Additionally, elevator doors should not operate so as to forcibly knock a person down. It would seem apparent from the sales contract in the instant case that Otis is in accord with this belief. In Otis’ modernization contract with the Bank an express warranty that the doors will not so contact persons is stated:

“An electronically operated proximity detector device will be installed on the leading edge of the car doors. This device will contain specially designed electronic tubes and suitable antennae enclosed in an insulated metal chassis so that the antennae, electronic tubés, and associated equipment are not visible. The device will create a three-dimensional zone of detection for virtually the entire height of the door opening. This zone of detection will extend a short distance in front of the leading edge of both the car doors and the hoistway doors. The doors will be prevented from closing from their fully open position if a person within the zone of detection causes the detector to operate. The zone of detection will move forward as the doors close and the presence of a person within this zone will operate one or more of the electronic tubes to stop and reopen the doors, after which the doors will again start to close.”

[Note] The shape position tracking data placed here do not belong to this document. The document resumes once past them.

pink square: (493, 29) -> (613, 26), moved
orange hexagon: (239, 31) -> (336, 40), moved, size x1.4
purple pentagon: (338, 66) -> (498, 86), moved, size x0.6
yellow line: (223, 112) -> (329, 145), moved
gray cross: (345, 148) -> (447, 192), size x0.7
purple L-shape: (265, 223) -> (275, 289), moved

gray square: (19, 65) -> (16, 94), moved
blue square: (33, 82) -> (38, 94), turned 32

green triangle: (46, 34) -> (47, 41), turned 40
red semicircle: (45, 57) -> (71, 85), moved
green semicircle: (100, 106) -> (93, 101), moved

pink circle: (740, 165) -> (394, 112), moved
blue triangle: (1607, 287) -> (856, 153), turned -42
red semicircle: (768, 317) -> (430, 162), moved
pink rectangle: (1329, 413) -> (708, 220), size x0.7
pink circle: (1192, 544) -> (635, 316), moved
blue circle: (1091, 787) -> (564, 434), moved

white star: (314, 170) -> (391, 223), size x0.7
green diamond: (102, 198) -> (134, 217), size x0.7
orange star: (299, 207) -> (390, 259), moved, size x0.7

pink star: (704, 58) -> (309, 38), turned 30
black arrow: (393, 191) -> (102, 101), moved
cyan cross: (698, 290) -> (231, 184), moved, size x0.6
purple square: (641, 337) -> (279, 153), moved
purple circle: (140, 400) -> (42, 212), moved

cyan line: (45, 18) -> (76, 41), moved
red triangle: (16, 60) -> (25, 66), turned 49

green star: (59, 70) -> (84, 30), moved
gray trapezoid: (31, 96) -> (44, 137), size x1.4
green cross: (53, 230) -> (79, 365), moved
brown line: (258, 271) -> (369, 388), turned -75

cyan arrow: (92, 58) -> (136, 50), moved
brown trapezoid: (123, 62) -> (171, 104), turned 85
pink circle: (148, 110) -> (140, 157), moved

This conclusion is further substantiated in First National Bank v. Otis Elevator Company, supra, at page 89, 406 P.2d 430.

Otis’ affidavit and the record that were before the trial court at the time of the Bank’s motion for summary judgment alleged no facts which if Otis proved would relieve Otis of its duty to indemnify the Bank or to make Otis and the Bank joint tort-feasors. The general allegations in the affidavit of Otis’ representative, C. O. Eagler, present no material or genuine issue of fact that relieve Otis of its obligation to indemnify the Bank. The mere statement, as above noted, regarding the “at rest” period of the elevators does not overcome Otis’ strict duty to maintain the elevators in such working order that they will not strike any person entering or exiting the elevators. Further, the general negative statement contained in Eagler’s affidavit that the Bank did not advise Otis of any malfunction of the elevator door two weeks prior to the injury presents nothing which would exculpate Otis’ duty to the Bank under both the modernization and maintenance agreements. Negative allegations are insufficient to present a genuine issue of fact. Stevens v. Anderson, 75 Ariz. 331, 256 P.2d 712 (1953).

The rendering of summary judgment in the trial court in favor of the Bank against Otis is affirmed.

NOTE: Judge HERBERT F. KRUCKER having requested that he be relieved from consideration of this matter, Judge NORMAN S. FENTON was called to sit in his stead and participate in the determination of this decision.